Both readings speak of suffering that leads to new life through faith in God, living a life of love, and persevering in the face of hardship, challenges and even persecution.

These readings bring to mind the five lessons of male initiation, and the five biblical promises that accompany them, according to Richard Rohr:

  1. Life is hard, but my yoke is easy and burden light (Mt 11:28).
  2. You are going to die, but neither death nor life can come between us and the love of God (Rm 8:38).
  3. You are not that important, but your name is written in heaven (Lk 10:20).
  4. You are not in control, but all your worrying won’t add a moment to your life (Lk 12:26).
  5. Your life is not about you, it is hidden in God and you will be revealed in all your glory with him (Col 3:4).

There is some nostalgia in that first reading. Just as Abraham was asked by God to set out with his whole tribe into the unknown (God would let him know where he was going on the way), so now his descendant Jacob (who was renamed Israel) was asked by God to go down to Egypt with his whole extended family. God would be with him both on the way, and while there. More, God promised he would be brought back to be buried in his own land.

That journey by Israel into Egypt prefigures another journey that would be taken by his descendant, born of his lineage, and that is Jesus, the new Israel, who would be forced to flee to Egypt with his mother Mary and foster-father Joseph.

All of this salvation history underlines the truth of the psalm response for today – the salvation of the just comes from the Lord. In other words, God will turn everything, all our suffering, to the good for those who love God. Joseph, banished to a pit and sold into slavery by his jealous brothers, ended up playing the role of almost a savior for a humanity struggling with famine. That scenario certainly prefigures the transformation of Jesus from crucified Messiah to Risen Lord.

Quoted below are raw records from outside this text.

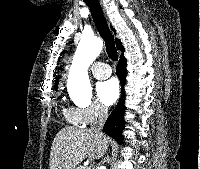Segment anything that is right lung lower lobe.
Returning <instances> with one entry per match:
<instances>
[{
  "instance_id": "right-lung-lower-lobe-1",
  "label": "right lung lower lobe",
  "mask_w": 200,
  "mask_h": 169,
  "mask_svg": "<svg viewBox=\"0 0 200 169\" xmlns=\"http://www.w3.org/2000/svg\"><path fill=\"white\" fill-rule=\"evenodd\" d=\"M125 64H126V59L124 57H120L116 74L119 77L122 86L125 85V77L127 73ZM124 112H125L124 97L122 96L116 108L108 117L104 125L105 133L114 138L115 140H117L119 143H122L123 141L122 130L124 129L125 125V121L123 120Z\"/></svg>"
}]
</instances>
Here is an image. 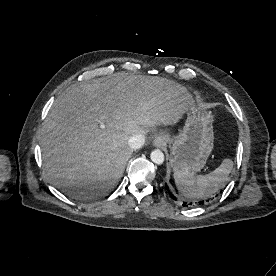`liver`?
I'll use <instances>...</instances> for the list:
<instances>
[{
	"instance_id": "obj_1",
	"label": "liver",
	"mask_w": 276,
	"mask_h": 276,
	"mask_svg": "<svg viewBox=\"0 0 276 276\" xmlns=\"http://www.w3.org/2000/svg\"><path fill=\"white\" fill-rule=\"evenodd\" d=\"M194 102L184 86L158 76L118 73L67 88L41 132L49 181L75 199L103 195L123 175L133 152L128 139L176 124Z\"/></svg>"
}]
</instances>
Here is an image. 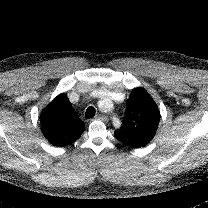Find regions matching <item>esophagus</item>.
<instances>
[{
    "mask_svg": "<svg viewBox=\"0 0 208 208\" xmlns=\"http://www.w3.org/2000/svg\"><path fill=\"white\" fill-rule=\"evenodd\" d=\"M95 120L107 121L108 119L106 116L99 114L95 116Z\"/></svg>",
    "mask_w": 208,
    "mask_h": 208,
    "instance_id": "34e87169",
    "label": "esophagus"
}]
</instances>
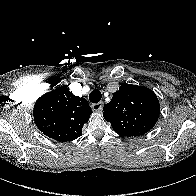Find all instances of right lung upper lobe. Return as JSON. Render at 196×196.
Instances as JSON below:
<instances>
[{"instance_id":"cb5924a9","label":"right lung upper lobe","mask_w":196,"mask_h":196,"mask_svg":"<svg viewBox=\"0 0 196 196\" xmlns=\"http://www.w3.org/2000/svg\"><path fill=\"white\" fill-rule=\"evenodd\" d=\"M91 113L86 99L73 95L67 86H61L37 100L33 116L44 135L67 142L81 136Z\"/></svg>"}]
</instances>
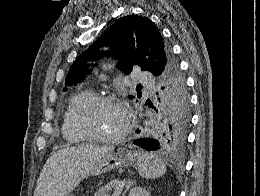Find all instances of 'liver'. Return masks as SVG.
<instances>
[{
	"label": "liver",
	"instance_id": "liver-1",
	"mask_svg": "<svg viewBox=\"0 0 260 196\" xmlns=\"http://www.w3.org/2000/svg\"><path fill=\"white\" fill-rule=\"evenodd\" d=\"M113 146H73L48 158L36 184L34 196H68L82 180L89 178L100 158Z\"/></svg>",
	"mask_w": 260,
	"mask_h": 196
}]
</instances>
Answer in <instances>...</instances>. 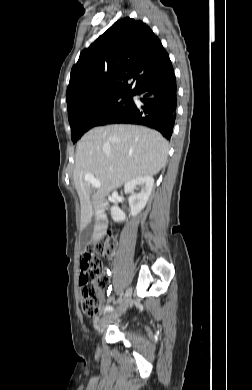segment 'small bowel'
<instances>
[{
  "mask_svg": "<svg viewBox=\"0 0 252 390\" xmlns=\"http://www.w3.org/2000/svg\"><path fill=\"white\" fill-rule=\"evenodd\" d=\"M101 296L104 298V294L102 292H101ZM114 301H115V297L113 295H110V296H108L106 302L109 304V303L114 302Z\"/></svg>",
  "mask_w": 252,
  "mask_h": 390,
  "instance_id": "obj_1",
  "label": "small bowel"
}]
</instances>
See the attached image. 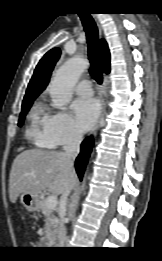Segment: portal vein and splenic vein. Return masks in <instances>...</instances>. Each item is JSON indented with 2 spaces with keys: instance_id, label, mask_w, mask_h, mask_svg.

In the process of researching his book, John Allen Jr. encountered a very lively, vibrant and joyful woman in Kenya whose family had been murdered by the terrorist group Boko Haram. Astonished at her vibrant serenity, Allen asked her how she could be the way she was with all the trauma that had happened to her and her family. Her response was her faith, which taught her to forgive, was the greatest gift she treasured. They had taken away her family – she would not allow them to take away her faith, and so she forgave them from the heart! That has to be the ultimate example of what Jesus meant in saying the Holy Spirit will be speaking through us when persecution faces us.

The gospel certainly fits the optional memorial of St. Augustine Zhao Rong and his companions, whom we remember today. The 19th century was a time of Christian persecution in China. Imperial edicts imposed the death penalty for evangelization as well as for the education and ordination of priests. Fr. Augustine Zhao Tong was a Chinese diocesan priest who had been a soldier. While escorting a missionary priest from France he converted and was baptized. He then studied at a seminary and was ordained. In 1815, he and 119 companions were tortured and martyred. They were canonized by Pope John Paul II in 2000.

The Eucharist is at the core of the gift of faith given to us. It is an experience of God’s unconditional love as forgiveness and healing. May it empower us to trust more deeply in the power of God working within us, empowering us to accept suffering and persecution as Jesus and the Kenyan woman did, without bitterness or resentment.